Colunga-Lozano Luis Enrique, Foroutan Farid, Rayner Daniel, De Luca Christopher, Hernández-Wolters Benjamin, Couban Rachel, Ibrahim Quazi, Guyatt Gordon
Department of clinical medicine, Health science center, Universidad de Guadalajara, Guadalajara, Jalisco, México; Department of Health Research Methods, Evidence and Impact. McMaster University, Hamilton, Ontario, Canada.
Department of Health Research Methods, Evidence and Impact. McMaster University, Hamilton, Ontario, Canada.
J Clin Epidemiol. 2023 Oct 28. doi: 10.1016/j.jclinepi.2023.10.016.
To systematically review the comparative statistical performance (discrimination and /or calibration) of prognostic clinical prediction models (CPMs) and clinician judgment (CJ).
We conducted a systematic review of observational studies in PubMed, Medline, Embase, and CINAHL. Eligible studies reported direct statistical comparison between prognostic CPMs and CJ. Risk of bias was assessed using the PROBAST tool.
We identified 41 studies, most with high risk of bias (39 studies). Of these, 41 studies, 39 examined discrimination and 12 studies assessed calibration. Prognostic CPMs had a median AUC of 0.73 (IQR, 0.62 - 0.81), while CJ had a median AUC of 0.71 (IQR, 0.62 - 0.81). 29 studies provided 124 discrimination metrics useful for comparative analysis. Among these, 58 (46.7%) found no significant difference between prognostic CPMs and CJ (p > 0.05); 31 (25%) favored prognostic CPMs, and 35 (28.2%) favored CJ. Four studies compared calibration, showing better performance on prognostic CPMs.
In many instances CJ frequently demonstrates comparable or superior discrimination compared to prognostic CPMs, although models outperform CJ on calibration. Studies comparing performance of prognostic CPMs and CJ require large improvements in reporting.
系统评价预后临床预测模型(CPM)与临床医生判断(CJ)的比较统计性能(辨别力和/或校准度)。
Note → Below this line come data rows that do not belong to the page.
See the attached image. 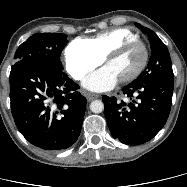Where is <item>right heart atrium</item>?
<instances>
[{"mask_svg":"<svg viewBox=\"0 0 187 187\" xmlns=\"http://www.w3.org/2000/svg\"><path fill=\"white\" fill-rule=\"evenodd\" d=\"M64 61L68 73L74 79L82 80L103 62V58L85 39H75L66 46Z\"/></svg>","mask_w":187,"mask_h":187,"instance_id":"right-heart-atrium-1","label":"right heart atrium"}]
</instances>
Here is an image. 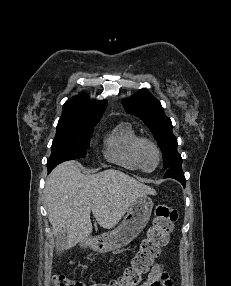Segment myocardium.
<instances>
[{
  "mask_svg": "<svg viewBox=\"0 0 231 286\" xmlns=\"http://www.w3.org/2000/svg\"><path fill=\"white\" fill-rule=\"evenodd\" d=\"M146 145L152 147L154 149V151L156 152V155H157V164L152 170L145 169L143 167L142 161H141L142 148ZM134 158H135L137 166L139 167L140 170H142L144 172H153L161 164L162 154H161V150H160L158 144L155 141H153L152 139L147 138V137H140L135 144Z\"/></svg>",
  "mask_w": 231,
  "mask_h": 286,
  "instance_id": "obj_1",
  "label": "myocardium"
}]
</instances>
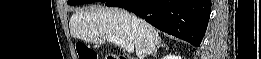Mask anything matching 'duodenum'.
Returning <instances> with one entry per match:
<instances>
[{
  "label": "duodenum",
  "instance_id": "obj_1",
  "mask_svg": "<svg viewBox=\"0 0 261 59\" xmlns=\"http://www.w3.org/2000/svg\"><path fill=\"white\" fill-rule=\"evenodd\" d=\"M110 59H127V57L121 55H112Z\"/></svg>",
  "mask_w": 261,
  "mask_h": 59
}]
</instances>
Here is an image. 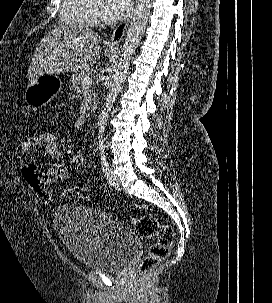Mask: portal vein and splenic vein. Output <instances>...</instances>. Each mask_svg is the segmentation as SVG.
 <instances>
[{"label":"portal vein and splenic vein","instance_id":"18ae733b","mask_svg":"<svg viewBox=\"0 0 272 303\" xmlns=\"http://www.w3.org/2000/svg\"><path fill=\"white\" fill-rule=\"evenodd\" d=\"M92 84V78L90 76H86L82 79L81 85L83 87H87Z\"/></svg>","mask_w":272,"mask_h":303}]
</instances>
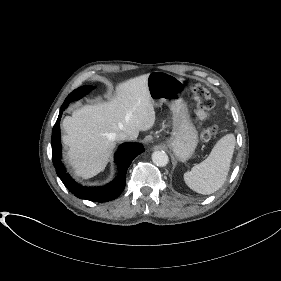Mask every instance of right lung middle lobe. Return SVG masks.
<instances>
[{
	"mask_svg": "<svg viewBox=\"0 0 281 281\" xmlns=\"http://www.w3.org/2000/svg\"><path fill=\"white\" fill-rule=\"evenodd\" d=\"M92 89H93V86H90V85L79 87L78 89L71 92L68 95V97L65 99V101L72 102L74 100H77Z\"/></svg>",
	"mask_w": 281,
	"mask_h": 281,
	"instance_id": "1",
	"label": "right lung middle lobe"
}]
</instances>
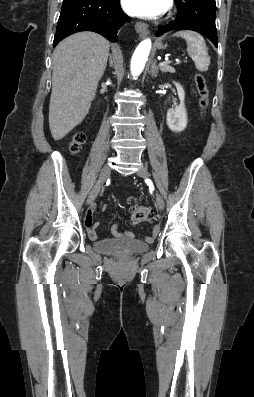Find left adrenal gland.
<instances>
[{
  "label": "left adrenal gland",
  "instance_id": "1",
  "mask_svg": "<svg viewBox=\"0 0 254 397\" xmlns=\"http://www.w3.org/2000/svg\"><path fill=\"white\" fill-rule=\"evenodd\" d=\"M158 72H159V69H158V67H157V61L154 60V61L152 62L151 68H150V75H151L152 77H157Z\"/></svg>",
  "mask_w": 254,
  "mask_h": 397
}]
</instances>
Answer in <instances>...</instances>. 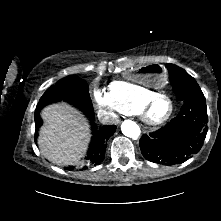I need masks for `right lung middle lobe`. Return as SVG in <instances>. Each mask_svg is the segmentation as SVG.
Returning <instances> with one entry per match:
<instances>
[{
  "mask_svg": "<svg viewBox=\"0 0 221 221\" xmlns=\"http://www.w3.org/2000/svg\"><path fill=\"white\" fill-rule=\"evenodd\" d=\"M65 100L82 110L91 105L88 84L79 77L69 76L59 80L55 86H50L40 98L36 112L49 103Z\"/></svg>",
  "mask_w": 221,
  "mask_h": 221,
  "instance_id": "right-lung-middle-lobe-1",
  "label": "right lung middle lobe"
}]
</instances>
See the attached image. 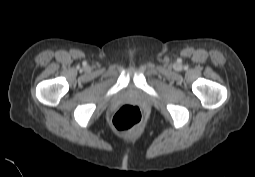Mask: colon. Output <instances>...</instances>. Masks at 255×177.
Masks as SVG:
<instances>
[{"mask_svg":"<svg viewBox=\"0 0 255 177\" xmlns=\"http://www.w3.org/2000/svg\"><path fill=\"white\" fill-rule=\"evenodd\" d=\"M142 121V114L136 105H123L113 116L112 124L118 131H129Z\"/></svg>","mask_w":255,"mask_h":177,"instance_id":"5ec220e1","label":"colon"}]
</instances>
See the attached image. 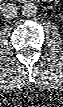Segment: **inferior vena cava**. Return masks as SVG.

我们对PubMed、Medline、Embase和CINAHL中的观察性研究进行了系统评价。符合条件的研究报告了预后CPM与CJ之间的直接统计比较。使用PROBAST工具评估偏倚风险。
我们纳入了41项研究,其中大多数存在高偏倚风险(39项研究)。在这些研究中,41项研究中有39项检验了辨别力,12项研究评估了校准度。预后CPM的中位数AUC为0.73(IQR,0.62 - 0.81),而CJ的中位数AUC为0.71(IQR,0.62 - 0.81)。29项研究提供了124个可用于比较分析的辨别力指标。其中,58项(46.7%)发现预后CPM与CJ之间无显著差异(p > 0.05);31项(25%)支持预后CPM,35项(28.2%)支持CJ。四项研究比较了校准度,结果显示预后CPM表现更好。
在许多情况下,尽管模型在校准方面优于CJ,但CJ的辨别力常常与预后CPM相当或更优。比较预后CPM与CJ性能的研究在报告方面需要大幅改进。